Dopo le indiscrezioni della Cisl Siracusa sul cambio al vertice della direzione del presidio ospedaliero Umberto I-Rizza, è stata la stessa Asp, con un documento, ad ufficializzare la rimozione di Giuseppe D’Aquila e la nomina di un team “per tutta la durata dell’emergenza Covid”. Insieme al dottor Paolo Bordonaro, la squadra sarà composta da Rosario Di Lorenzo, responsabile del Dipartimento servizi ospedalieri, Giuseppe Capodieci, direttore del Dipartimento scienze radiologiche, Antonio Bucolo, direttore del Dipartimento materno infantile. Il cambio è avvenuto dopo le furenti polemiche in merito alla diffusione del contagio in alcuni reparti ed all’infezione di 27 persone, tra medici, infermieri e personale sanitario, secondo quanto indicato dalla Cisl.
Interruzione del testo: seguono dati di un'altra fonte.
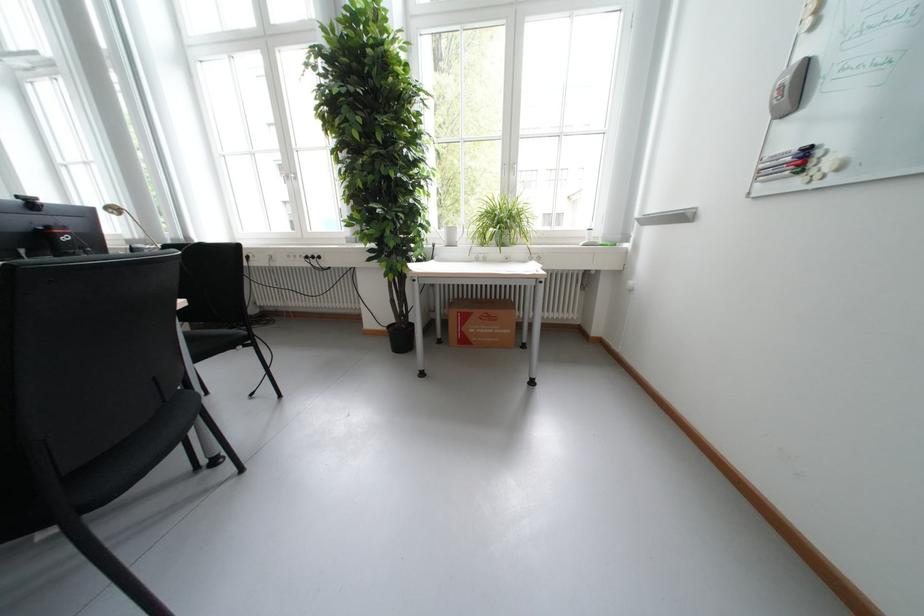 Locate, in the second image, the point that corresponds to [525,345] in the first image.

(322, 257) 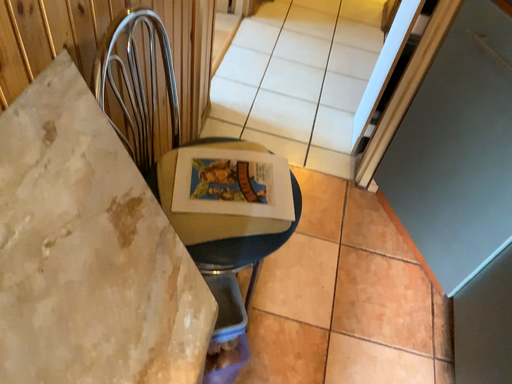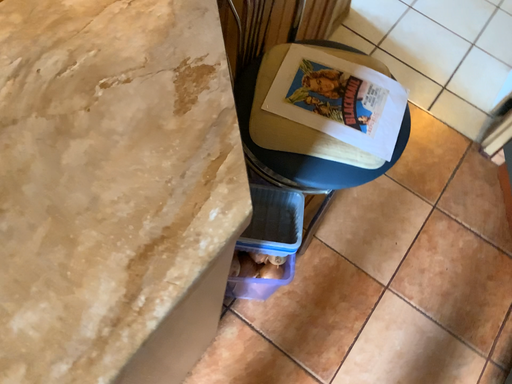 Question: How did the camera likely rotate when shooting the video?

Choices:
 (A) rotated downward
 (B) rotated upward

Answer: (A) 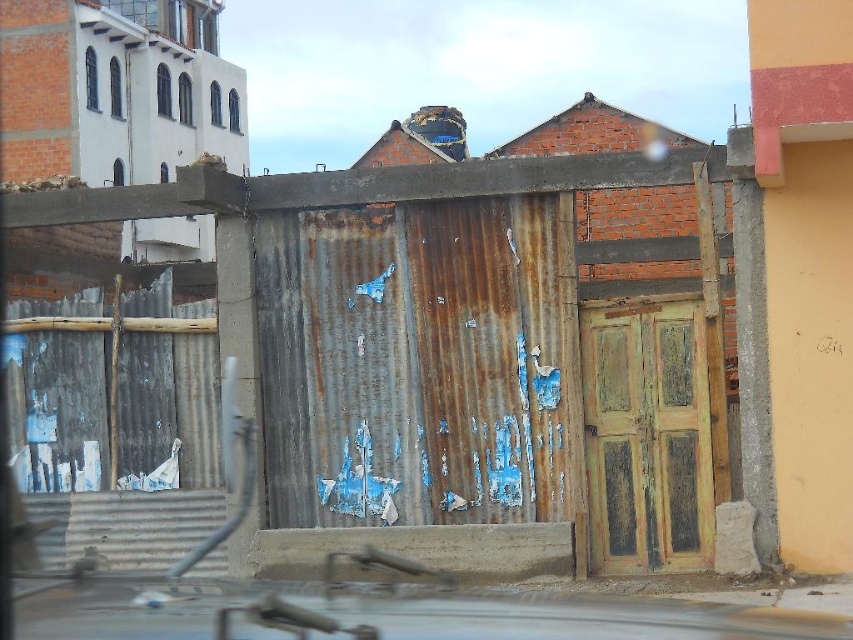 Question: Is metallic car at lower center above rusty wooden door at center?

Choices:
 (A) no
 (B) yes

Answer: (B)

Question: Can you confirm if metallic car at lower center is positioned to the left of rusty wooden door at center?

Choices:
 (A) no
 (B) yes

Answer: (B)

Question: Which point is farther from the camera taking this photo?

Choices:
 (A) (693, 620)
 (B) (611, 416)

Answer: (B)

Question: Does metallic car at lower center appear over rusty wooden door at center?

Choices:
 (A) no
 (B) yes

Answer: (B) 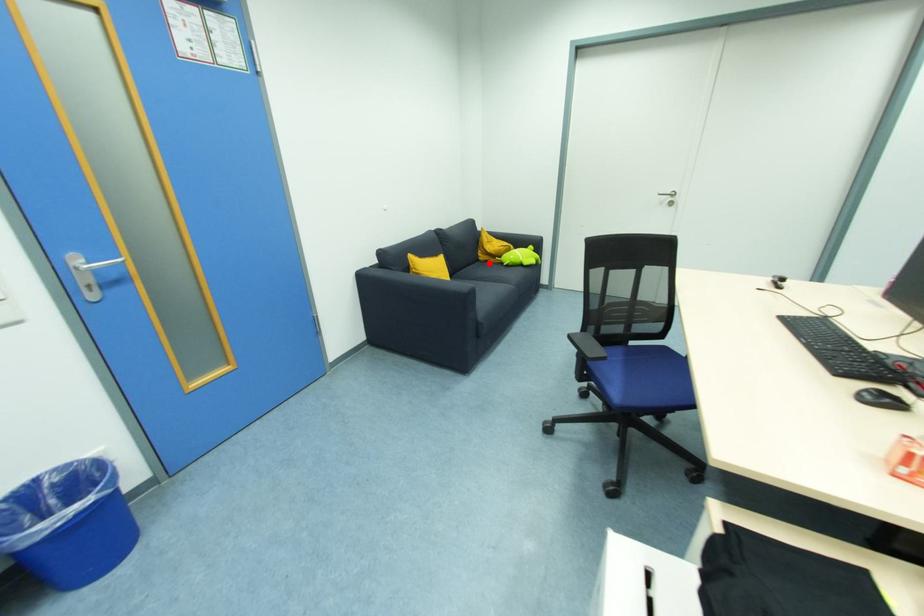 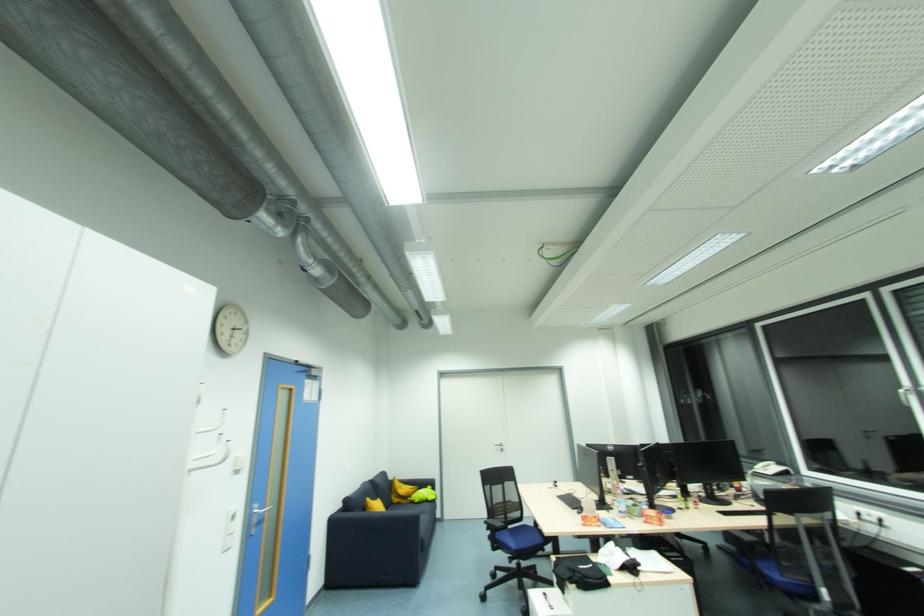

Episodio che hanno accresciuto la paura nell’opinione pubblica, al punto da far dire al sindaco di Siracusa, Francesco Italia, “che si è rotto il rapporto di fiducia tra l’Asp e la città”.

Nel documento, il direttore generale dell’Asp di Siracusa, Salvatore Lucio Ficarra, ed il direttore sanitario, Anselmo Madeddu, hanno motivato questa decisione. ” Vista la necessità di garantire un supporto direzione – si legge nel documento –  e tecnico gestionale al presidio ospedaliero Umberto I, per tutta la durata dell’emergenza Covid, e comunque fino a nuove comunicazioni” Rosario Di Lorenzo, Giuseppe Capodieci e Antonio Bucolo”con effetto immediato sono individuati quali componenti del team ed affiancheranno il dottor Paolo Bordonaro nelle funzioni di Direzione medica del presidio con tutte le funzioni connesse al ruolo”.

Frattanto, l’Asp di Siracusa fa sapere che la Regione ha assegnato sia la strumentazione sia i reagenti di laboratorio “per l’analisi dei tamponi rinofaringei per la ricerca del virus responsabile del Covid19”.

“Questo importante provvedimento regionale, assieme all’accreditamento già ottenuto di un laboratorio privato accreditato di Avola, consentirà -dicono dalla direzione dell’Asp di Siracusa – fin da subito di aumentare sensibilmente il numero dei test eseguibili che l’Azienda ha avviato da alcuni giorni nel Centro trasfusionale dell’ospedale Umberto I di Siracusa. Questa ulteriore strumentazione potenzia il laboratorio di virologia del Centro trasfusionale consentendo autonomia ed una maggiore rapidità di risposta e di refertazione dei tamponi rispetto ai tempi registrati nel passato. Apparecchiature e reagenti sono in corso di consegna al Centro trasfusionale dell’ospedale Umberto I di Siracusa che, con tale provvedimento regionale, assume anche la funzione di Stazione di Biologia molecolare per la ricerca del virus”.